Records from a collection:
-=-=-=-=-

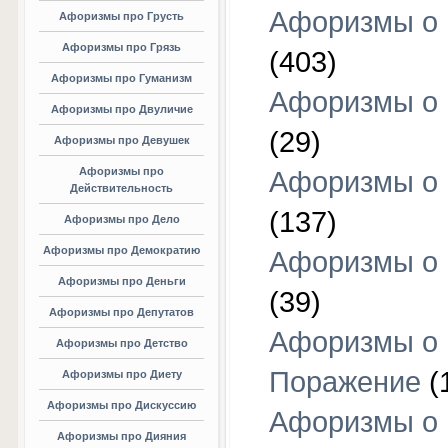
Афоризмы о
Афоризмы про Грусть
Афоризмы про Грязь
(403)
Афоризмы про Гуманизм
Афоризмы о 
Афоризмы про Двуличие
(29)
Афоризмы про Девушек
Афоризмы про
Афоризмы о 
Действительность
(137)
Афоризмы про Дело
Афоризмы про Демократию
Афоризмы о 
Афоризмы про Деньги
(39)
Афоризмы про Депутатов
Афоризмы о
Афоризмы про Детство
Поражение
(
Афоризмы про Диету
Афоризмы про Дискуссию
Афоризмы о
Афоризмы про Дияния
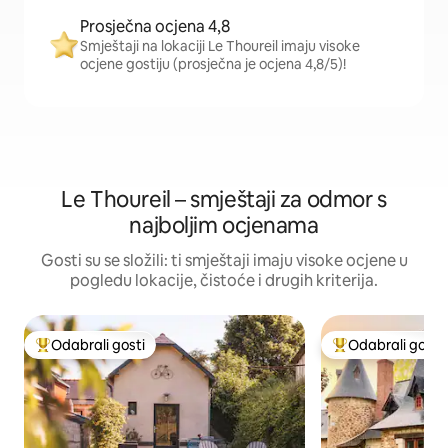
Prosječna ocjena 4,8
Smještaji na lokaciji Le Thoureil imaju visoke
ocjene gostiju (prosječna je ocjena 4,8/5)!
Le Thoureil – smještaji za odmor s
najboljim ocjenama
Gosti su se složili: ti smještaji imaju visoke ocjene u
pogledu lokacije, čistoće i drugih kriterija.
Odabrali gosti
Odabrali gosti
Među najviše rangiranima s oznakom „Odabrali gosti”
Među najviše ran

-=-=-=-=-

Work instruction: I'd like every record transcribed exactly, with no pictures carried over.

Finished exercise:
Афоризмы о
Афоризмы про Грусть
Афоризмы про Грязь
(403)
Афоризмы про Гуманизм
Афоризмы о 
Афоризмы про Двуличие
(29)
Афоризмы про Девушек
Афоризмы про
Афоризмы о 
Действительность
(137)
Афоризмы про Дело
Афоризмы про Демократию
Афоризмы о 
Афоризмы про Деньги
(39)
Афоризмы про Депутатов
Афоризмы о
Афоризмы про Детство
Поражение
(
Афоризмы про Диету
Афоризмы про Дискуссию
Афоризмы о
Афоризмы про Дияния
Prosječna ocjena 4,8
Smještaji na lokaciji Le Thoureil imaju visoke
ocjene gostiju (prosječna je ocjena 4,8/5)!
Le Thoureil – smještaji za odmor s
najboljim ocjenama
Gosti su se složili: ti smještaji imaju visoke ocjene u
pogledu lokacije, čistoće i drugih kriterija.
Odabrali gosti
Odabrali gosti
Među najviše rangiranima s oznakom „Odabrali gosti”
Među najviše ran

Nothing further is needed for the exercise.